Watching Found can be quite the confusing experience. On the one hand, there’s themes of identity and maturity, with Marty experiencing bullying, sexual awakening, and familial conflict. There’s also a small commentary about the nature of horror movies and how they can desensitize younger audiences (Marty keeps his brother’s severed heads a secret, much like he does his mother’s old love letters from an ex and his father’s rude magazines).
But those qualities are all but made moot by the film’s jarringly inconsistent tone. The acting is stilted and stiff, making for an oddly incongruent tenor to the spirit of a film that borders of self-parody (this would be miles more enjoyable if it was). It’s hard to fully appreciate the gravity of the subject matter when the lackluster dialogue and delivery mostly nulls the effect (i.e. the film’s many slurs, which attempt to add an edge to the storytelling, come off as dulled and weak). Imagine a 12-year-old kid trying to deliver a solemn speech about bullying after he or she has sucked some helium out of a balloon. This is what Found is essentially like.
Evil Feed
Written by Aaron Au, Kimani Ray Smith, and Jana Mitsoula
Directed by Kimani Ray Smith
Canada, 2013
Cannibals and Kung Fu seem like an odd pairing, but that’s exactly what Evil Feed tries to do. In the film, a group of martial arts fighters try to infiltrate an underground Chinese restaurant called the Long Pig, which, run by a crazy dude named Steven (Terry Chen), forces people to fight each other and cooks up the losers for dinner, the signature dish being the “Dicky roll.”

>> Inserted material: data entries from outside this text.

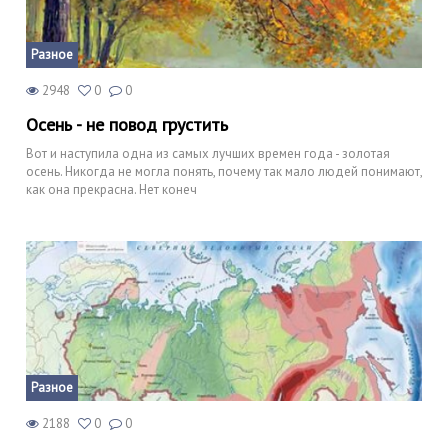
Разное
2948
0
0
Осень - не повод грустить
Вот и наступила одна из самых лучших времен года - золотая
осень. Никогда не могла понять, почему так мало людей понимают,
как она прекрасна. Нет конеч
Разное
2188
0
0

With a gluttony of wild fight sequences, bloody sex scenes, and gory instances of shock horror, the film is a nihilistic and wildly high-octane genre mash-up mess (perhaps it’s fitting, then, that Steven is decked out in a bowler hat, covered in heavy eyeliner, and brandishing a cane, much like Malcolm McDowell in A Clockwork Orange).
The film is tasteless and crude, the story doesn’t quite engage, and it’s probably too over-the-top without any emotional anchor for its own good (a mess is a mess is a mess), but it doesn’t matter in the end, because the film isn’t even remotely trying to be gourmet. It’s often fun, funny, and always facetious. If you are what you eat, Evil Feed must’ve gorged itself on an all-you-can-eat buffet.